L’empatia più evoluta richiede la massima differenziazione tra l’emozione propria e quella altrui, ed è caratterizzata dal saper condividere, in modo vicario, le emozioni di un altro distinte dalle proprie; diventa così possibile comprendere che il vissuto di un’altra persona può essere molto diverso dal proprio in una situazione simile. Sono essenziali il decentramento da sé, la capacità di assumere la prospettiva dell’altro e la rappresentazione del vissuto dell’altro. L’analisi di quest’ultimo aspetto è stata stimolata, in particolare, dai recenti studi sulla teoria della mente, i quali hanno indagato la capacità di rappresentarsi che cosa un’altra persona si sta rappresentando, di pensare che cosa l’altro pensa (metarappresentazione o rappresentazione di secondo livello).
L’analisi più approfondita dell’evoluzione dell’empatia basata sulla capacità di rappresentarsi gli stati interni dell’altra persona è stata effettuata da Strayer (1993), le cui ricerche hanno evidenziato un aumento della capacità di esperire questo tipo di empatia solo a partire dalla fanciullezza, intorno ai sei-sette anni; anche nell’adulto essa si manifesta con maggiore difficoltà in situazioni di forte coinvolgimento. La capacità di assumere la prospettiva e il ruolo dell’altro è considerata un mediatore cognitivo che rende possibile una condivisione altamente differenziata, ma non si identifica con essa. L’empatia evoluta mediata dalla rappresentazione cognitiva del vissuto altrui è stata definita da Stayer “empatia per risposta partecipatoria”, e da Hoffman “empatia per i sentimenti di un altro”. Al livello massimo di mediazione cognitiva Hoffman pone l’empatia per le condizioni generali di vita di un’altra persona, basata sulla capacità di immaginare situazioni non direttamente osservabili, e l’empatia per interi gruppi sociali; tali capacità diventano possibili solo a partire dall’adolescenza.
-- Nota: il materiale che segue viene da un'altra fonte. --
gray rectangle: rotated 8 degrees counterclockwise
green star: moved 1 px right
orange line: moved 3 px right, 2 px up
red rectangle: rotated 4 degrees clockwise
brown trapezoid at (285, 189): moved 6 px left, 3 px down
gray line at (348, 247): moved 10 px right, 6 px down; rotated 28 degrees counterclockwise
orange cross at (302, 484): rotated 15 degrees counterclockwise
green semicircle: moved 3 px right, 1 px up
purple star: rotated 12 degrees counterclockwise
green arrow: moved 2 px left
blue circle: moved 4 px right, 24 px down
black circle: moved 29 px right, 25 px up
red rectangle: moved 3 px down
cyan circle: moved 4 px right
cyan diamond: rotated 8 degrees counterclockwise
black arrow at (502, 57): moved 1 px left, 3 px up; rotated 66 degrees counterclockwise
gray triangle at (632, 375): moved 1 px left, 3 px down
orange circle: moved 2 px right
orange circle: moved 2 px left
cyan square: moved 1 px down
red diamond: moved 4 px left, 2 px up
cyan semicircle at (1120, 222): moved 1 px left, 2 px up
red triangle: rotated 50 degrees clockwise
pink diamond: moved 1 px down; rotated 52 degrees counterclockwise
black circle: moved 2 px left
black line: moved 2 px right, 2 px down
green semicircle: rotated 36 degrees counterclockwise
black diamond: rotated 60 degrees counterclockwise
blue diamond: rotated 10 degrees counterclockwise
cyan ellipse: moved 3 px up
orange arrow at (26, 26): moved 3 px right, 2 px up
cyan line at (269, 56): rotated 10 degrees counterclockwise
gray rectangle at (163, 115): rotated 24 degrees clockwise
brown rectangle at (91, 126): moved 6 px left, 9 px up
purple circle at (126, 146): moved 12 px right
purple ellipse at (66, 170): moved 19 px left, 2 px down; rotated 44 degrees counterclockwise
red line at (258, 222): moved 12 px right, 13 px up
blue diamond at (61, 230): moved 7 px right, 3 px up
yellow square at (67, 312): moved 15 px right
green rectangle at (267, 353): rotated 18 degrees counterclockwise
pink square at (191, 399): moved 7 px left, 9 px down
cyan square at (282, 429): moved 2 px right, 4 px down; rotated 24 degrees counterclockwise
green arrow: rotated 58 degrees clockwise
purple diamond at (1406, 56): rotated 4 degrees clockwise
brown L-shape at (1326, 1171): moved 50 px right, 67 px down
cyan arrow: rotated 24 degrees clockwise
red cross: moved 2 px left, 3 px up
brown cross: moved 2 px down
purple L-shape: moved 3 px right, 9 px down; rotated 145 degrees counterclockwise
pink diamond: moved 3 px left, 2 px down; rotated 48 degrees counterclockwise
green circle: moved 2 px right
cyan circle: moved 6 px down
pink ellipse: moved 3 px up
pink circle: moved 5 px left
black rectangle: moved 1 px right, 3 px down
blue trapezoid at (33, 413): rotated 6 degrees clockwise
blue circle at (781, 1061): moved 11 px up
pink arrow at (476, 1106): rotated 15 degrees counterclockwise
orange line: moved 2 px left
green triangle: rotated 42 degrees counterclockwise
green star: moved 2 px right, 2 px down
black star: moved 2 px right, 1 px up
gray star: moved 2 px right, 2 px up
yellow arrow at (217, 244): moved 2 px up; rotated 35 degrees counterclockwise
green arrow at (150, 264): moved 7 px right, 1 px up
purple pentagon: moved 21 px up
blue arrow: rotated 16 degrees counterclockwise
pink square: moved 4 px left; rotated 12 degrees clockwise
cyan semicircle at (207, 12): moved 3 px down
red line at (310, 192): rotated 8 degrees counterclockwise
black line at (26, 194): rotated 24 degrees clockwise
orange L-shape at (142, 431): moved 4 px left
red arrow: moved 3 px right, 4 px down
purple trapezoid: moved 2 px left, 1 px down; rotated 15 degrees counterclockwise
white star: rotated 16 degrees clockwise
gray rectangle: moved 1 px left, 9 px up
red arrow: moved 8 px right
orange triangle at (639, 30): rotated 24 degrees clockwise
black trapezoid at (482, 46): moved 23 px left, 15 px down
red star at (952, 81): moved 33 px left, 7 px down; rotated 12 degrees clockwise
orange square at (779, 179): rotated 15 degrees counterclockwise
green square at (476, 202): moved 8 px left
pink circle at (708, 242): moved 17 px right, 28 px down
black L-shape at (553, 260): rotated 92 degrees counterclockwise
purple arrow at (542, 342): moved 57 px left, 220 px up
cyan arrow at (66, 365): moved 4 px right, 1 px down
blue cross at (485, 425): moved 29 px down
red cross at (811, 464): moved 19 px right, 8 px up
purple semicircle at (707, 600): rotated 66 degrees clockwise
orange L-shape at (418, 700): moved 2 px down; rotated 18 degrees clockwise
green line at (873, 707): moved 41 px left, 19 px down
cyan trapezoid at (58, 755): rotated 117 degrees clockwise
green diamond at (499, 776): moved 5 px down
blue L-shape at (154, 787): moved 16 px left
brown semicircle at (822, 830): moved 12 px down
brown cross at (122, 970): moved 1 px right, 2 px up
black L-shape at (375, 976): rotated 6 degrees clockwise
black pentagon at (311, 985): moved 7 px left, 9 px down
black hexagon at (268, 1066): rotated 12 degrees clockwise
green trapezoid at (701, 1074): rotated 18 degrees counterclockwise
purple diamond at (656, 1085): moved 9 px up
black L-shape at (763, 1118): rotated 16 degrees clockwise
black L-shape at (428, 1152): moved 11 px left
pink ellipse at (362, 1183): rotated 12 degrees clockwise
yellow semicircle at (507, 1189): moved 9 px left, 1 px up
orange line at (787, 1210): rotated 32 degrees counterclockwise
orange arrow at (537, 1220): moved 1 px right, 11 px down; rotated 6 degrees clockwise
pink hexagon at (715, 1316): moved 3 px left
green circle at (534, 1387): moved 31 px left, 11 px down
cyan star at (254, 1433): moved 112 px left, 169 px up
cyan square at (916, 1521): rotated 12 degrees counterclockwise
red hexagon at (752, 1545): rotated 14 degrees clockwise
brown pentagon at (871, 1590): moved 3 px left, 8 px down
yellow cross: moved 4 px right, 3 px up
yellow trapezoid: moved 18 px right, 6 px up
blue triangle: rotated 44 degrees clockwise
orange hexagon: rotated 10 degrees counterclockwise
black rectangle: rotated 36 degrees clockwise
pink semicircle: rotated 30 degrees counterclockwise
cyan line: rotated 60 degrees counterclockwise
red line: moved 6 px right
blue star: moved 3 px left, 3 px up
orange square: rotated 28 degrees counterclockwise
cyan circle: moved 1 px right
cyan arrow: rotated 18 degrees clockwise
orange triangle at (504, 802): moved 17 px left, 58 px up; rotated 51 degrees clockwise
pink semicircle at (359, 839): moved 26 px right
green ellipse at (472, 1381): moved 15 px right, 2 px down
Sebbene l’empatia interessi diverse discipline, gli psicologi dello sviluppo e sociali l’hanno studiata nel maggiore dettaglio. Recenti sviluppi negli studi di psicologia della letteratura ed in particolare di linguistica cognitiva hanno diretto l’attenzione su questo tema specialmente in relazione a quello dell’esperienza incorporata, come si è visto in precedenza.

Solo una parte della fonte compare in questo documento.